Monday, January 5, 2009

christmas past and presents


I love the Christmas season because I love getting gifts. I am also one of those people who cannot resist wrapped presents. You cannot tell me to wait till Christmas morning to open it. I have to at least peek, the moment I receive it. Then I bring it home, where my daughter will rip it open.
She also cannot wait for Christmas Day.
In the office, one starts receiving gifts on the second week of December. They land on your desk with regularity, until December 24. If you file a leave on the week of Christmas, you'll find them piled up when you return to the office the next year.

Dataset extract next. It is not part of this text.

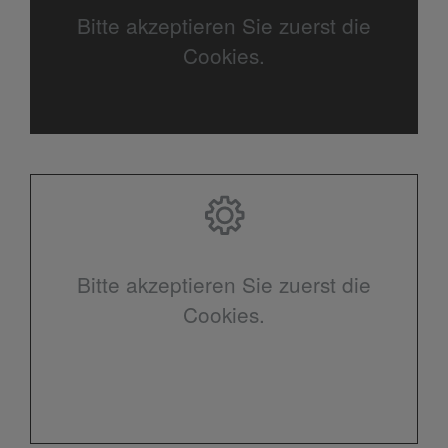
Bitte akzeptieren Sie zuerst die
Cookies.
Bitte akzeptieren Sie zuerst die
Cookies.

Perhaps because of the financial crisis, I received fewer gifts in the office in Christmas 2008 than the year before it, but still I got about 30 of them. So imagine my glee. Let's list some of them:
1. A bottle of perfume from Qatar
2. A pair of chopsticks and chocolates from Japan
3. Swiss chocolates
4. Fruitcake from Australia
5. A pretty violet pashmina
6. 3 bikini panties in neon colors, with a glittering heart in front
7. A white embroidered blouse
8. Stationery set
9. Fancy earrings
10. Cleaning cloth
11. Native table runner
12. Luggage tag with my name embroidered on it
13. A pretty notebook from Ayala Museum
14. A scrapbook
15. A Starbucks thermal mug
16. A set of tiny Post-Its
17. Lots and lots of cookies and brownies
18. Khaled Hosseini's A Thousand Splendid Suns
There's plenty more, but there's a couple that I truly loved: a small wooden clip for holding notes with a painted cat in it, and a wooden carving of an angel cat singing carols.
Some of the gifts I received-- and gave-- were expensive. But there's an old truth in gift-giving: it's the thought that counts. I thanked all those who cared enough to give me a present, but like with the cat clip, I loved the person who took the time, or remembered, to find what I will truly appreciate.
That is the reason some of us get really stressed out come Christmas, especially when we're getting gifts for the ones we love. It's not the price of the thing. The joy on their face when they open it-- that is priceless. It's what's on my daughter's face when she got her three Bakugan. Heaven help me; I did not know what a bakugan is and had to harass toy store attendants.